#### TASK BRIEF
Up to and including the line that contains "Site internet non renseigné", write out every line of the entries exactly, beginning with the first. Omit the pictures.

#### EXERCISE MATERIALS
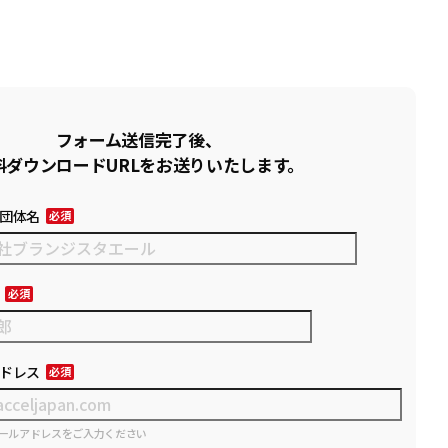
フォーム送信完了後、
料ダウンロードURLをお送りいたします。
団体名
ドレス
ールアドレスをご入力ください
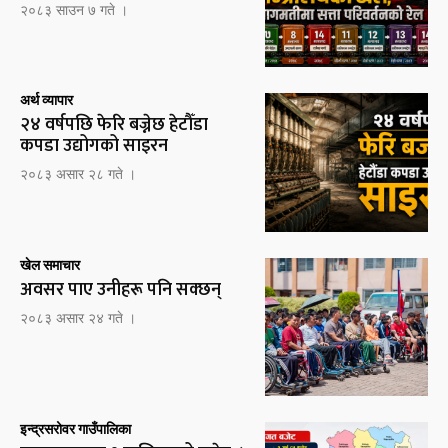
२०८३ साउन ७ गते ।
अर्थ व्यापार
२४ वर्षपछि फेरि बज्नेछ हेटौँडा
कपडा उद्योगको साइरन
२०८३ असार २८ गते ।
खेल समाचार
अवसर पाए उनीहरू पनि सक्छन्
२०८३ असार २४ गते ।
इन्द्रसरोवर गाउँपालिका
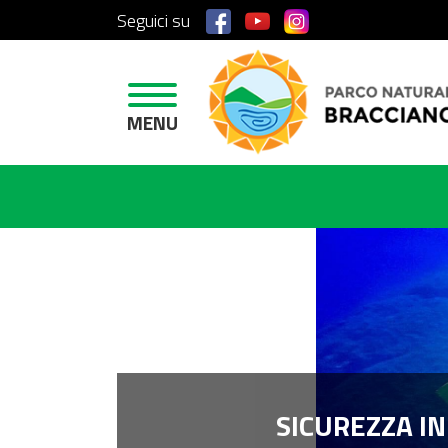
Seguici su
H
O
M
E
MENU
A
R
E
A
P
R
O
T
E
T
T
SICUREZZA IN
A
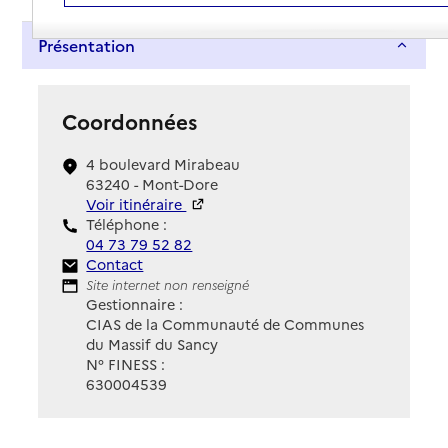
Présentation
Coordonnées
4 boulevard Mirabeau
63240 - Mont-Dore
Voir itinéraire
Téléphone :
04 73 79 52 82
Contact
Contact
Site Internet
Site internet non renseigné
Gestionnaire :
CIAS de la Communauté de Communes
du Massif du Sancy
N° FINESS :
630004539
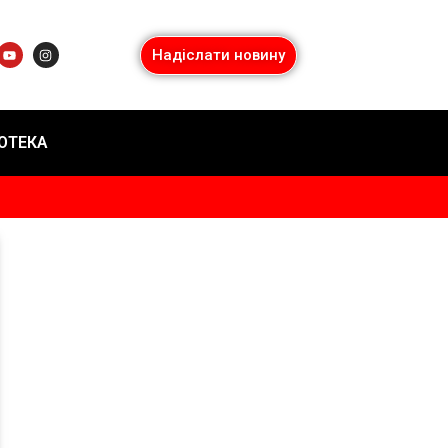
Надіслати новину
ІОТЕКА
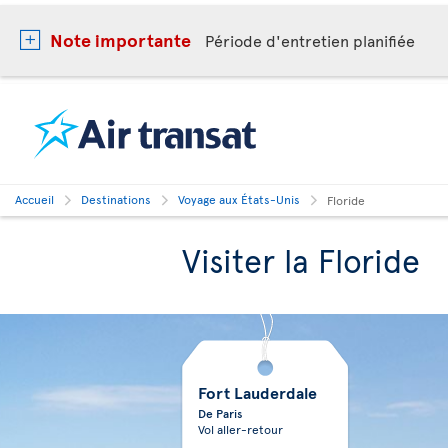
Note importante
Période d'entretien planifiée
Accueil
Destinations
Voyage aux États-Unis
Floride
Visiter la Floride
Fort Lauderdale
De Paris
Vol aller-retour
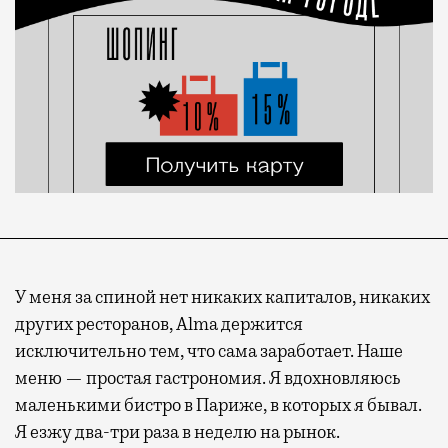
У меня за спиной нет никаких капиталов, никаких
других ресторанов, Alma держится
исключительно тем, что сама заработает. Наше
меню — простая гастрономия. Я вдохновляюсь
маленькими бистро в Париже, в которых я бывал.
Я езжу два-три раза в неделю на рынок.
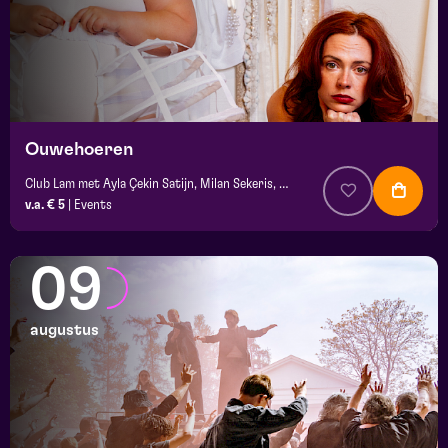
Ouwehoeren
Club Lam met Ayla Çekin Satijn, Milan Sekeris, Dic van Duin, Jean-Baptiste Rey e.a.
v.a. € 5
|
Events
09
augustus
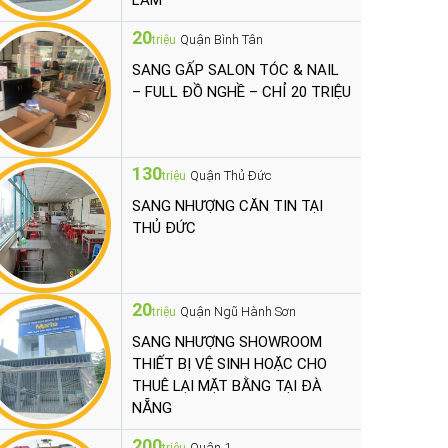
LÀM
20
Quận Bình Tân
triệu
SANG GẤP SALON TÓC & NAIL
– FULL ĐỒ NGHỀ – CHỈ 20 TRIỆU
130
Quận Thủ Đức
triệu
SANG NHƯỢNG CĂN TIN TẠI
THỦ ĐỨC
20
Quận Ngũ Hành Sơn
triệu
SANG NHƯỢNG SHOWROOM
THIẾT BỊ VỆ SINH HOẶC CHO
THUÊ LẠI MẶT BẰNG TẠI ĐÀ
NẴNG
200
Quận 1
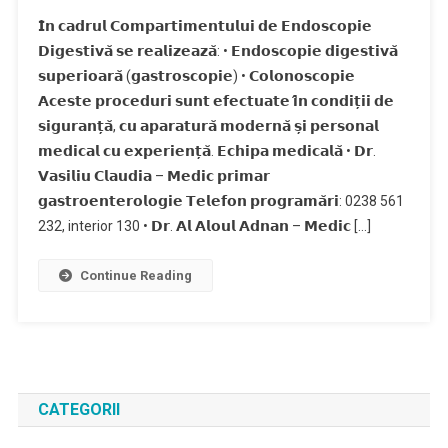
𝗜̂𝗻 𝗰𝗮𝗱𝗿𝘂𝗹 𝗖𝗼𝗺𝗽𝗮𝗿𝘁𝗶𝗺𝗲𝗻𝘁𝘂𝗹𝘂𝗶 𝗱𝗲 𝗘𝗻𝗱𝗼𝘀𝗰𝗼𝗽𝗶𝗲
𝗗𝗶𝗴𝗲𝘀𝘁𝗶𝘃𝗮̆ 𝘀𝗲 𝗿𝗲𝗮𝗹𝗶𝘇𝗲𝗮𝘇𝗮̆: • 𝗘𝗻𝗱𝗼𝘀𝗰𝗼𝗽𝗶𝗲 𝗱𝗶𝗴𝗲𝘀𝘁𝗶𝘃𝗮̆
𝘀𝘂𝗽𝗲𝗿𝗶𝗼𝗮𝗿𝗮̆ (𝗴𝗮𝘀𝘁𝗿𝗼𝘀𝗰𝗼𝗽𝗶𝗲) • 𝗖𝗼𝗹𝗼𝗻𝗼𝘀𝗰𝗼𝗽𝗶𝗲
𝗔𝗰𝗲𝘀𝘁𝗲 𝗽𝗿𝗼𝗰𝗲𝗱𝘂𝗿𝗶 𝘀𝘂𝗻𝘁 𝗲𝗳𝗲𝗰𝘁𝘂𝗮𝘁𝗲 𝗶̂𝗻 𝗰𝗼𝗻𝗱𝗶𝘁̦𝗶𝗶 𝗱𝗲
𝘀𝗶𝗴𝘂𝗿𝗮𝗻𝘁̦𝗮̆, 𝗰𝘂 𝗮𝗽𝗮𝗿𝗮𝘁𝘂𝗿𝗮̆ 𝗺𝗼𝗱𝗲𝗿𝗻𝗮̆ 𝘀̦𝗶 𝗽𝗲𝗿𝘀𝗼𝗻𝗮𝗹
𝗺𝗲𝗱𝗶𝗰𝗮𝗹 𝗰𝘂 𝗲𝘅𝗽𝗲𝗿𝗶𝗲𝗻𝘁̦𝗮̆. 𝗘𝗰𝗵𝗶𝗽𝗮 𝗺𝗲𝗱𝗶𝗰𝗮𝗹𝗮̆ • 𝗗𝗿.
𝗩𝗮𝘀𝗶𝗹𝗶𝘂 𝗖𝗹𝗮𝘂𝗱𝗶𝗮 – 𝗠𝗲𝗱𝗶𝗰 𝗽𝗿𝗶𝗺𝗮𝗿
𝗴𝗮𝘀𝘁𝗿𝗼𝗲𝗻𝘁𝗲𝗿𝗼𝗹𝗼𝗴𝗶𝗲 𝗧𝗲𝗹𝗲𝗳𝗼𝗻 𝗽𝗿𝗼𝗴𝗿𝗮𝗺𝗮̆𝗿𝗶: 0238 561
232, interior 130 • 𝗗𝗿. 𝗔𝗹 𝗔𝗹𝗼𝘂𝗹 𝗔𝗱𝗻𝗮𝗻 – 𝗠𝗲𝗱𝗶𝗰 […]
Continue Reading
CATEGORII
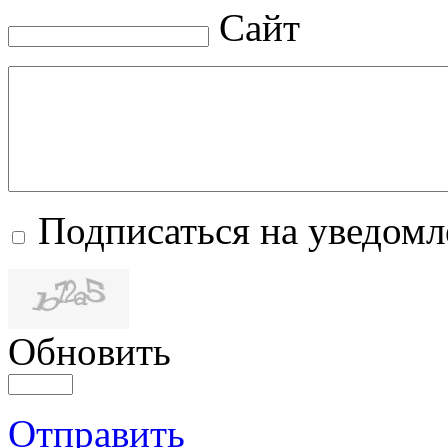
Сайт
Подписаться на уведом
Обновить
Отправить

#### RESULT
フォーム送信完了後、
料ダウンロードURLをお送りいたします。
団体名
ドレス
ールアドレスをご入力ください
२०८३ साउन ७ गते ।
अर्थ व्यापार
२४ वर्षपछि फेरि बज्नेछ हेटौँडा
कपडा उद्योगको साइरन
२०८३ असार २८ गते ।
खेल समाचार
अवसर पाए उनीहरू पनि सक्छन्
२०८३ असार २४ गते ।
इन्द्रसरोवर गाउँपालिका
Seguici su
H
O
M
E
MENU
A
R
E
A
P
R
O
T
E
T
T
SICUREZZA IN
A
Présentation
Coordonnées
4 boulevard Mirabeau
63240 - Mont-Dore
Voir itinéraire
Téléphone :
04 73 79 52 82
Contact
Contact
Site Internet
Site internet non renseigné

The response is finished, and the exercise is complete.